■ EXERCISE OBJECTIVE ■
Restate the material below word for word, from its first line to its last.

□ □ □ □ □

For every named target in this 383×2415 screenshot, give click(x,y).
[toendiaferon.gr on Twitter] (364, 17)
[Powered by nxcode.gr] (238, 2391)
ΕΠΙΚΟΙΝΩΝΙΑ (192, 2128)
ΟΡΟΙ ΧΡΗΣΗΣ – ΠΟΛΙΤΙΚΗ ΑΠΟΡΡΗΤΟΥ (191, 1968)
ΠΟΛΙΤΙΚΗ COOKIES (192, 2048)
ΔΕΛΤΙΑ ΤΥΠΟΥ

□ □ □ □ □

■ EXERCISE RESPONSE ■
For every named target in this 383×2415 screenshot, give click(x,y).
[toendiaferon.gr on Twitter] (364, 17)
[Powered by nxcode.gr] (238, 2391)
ΕΠΙΚΟΙΝΩΝΙΑ (192, 2128)
ΟΡΟΙ ΧΡΗΣΗΣ – ΠΟΛΙΤΙΚΗ ΑΠΟΡΡΗΤΟΥ (191, 1968)
ΠΟΛΙΤΙΚΗ COOKIES (192, 2048)
ΔΕΛΤΙΑ ΤΥΠΟΥ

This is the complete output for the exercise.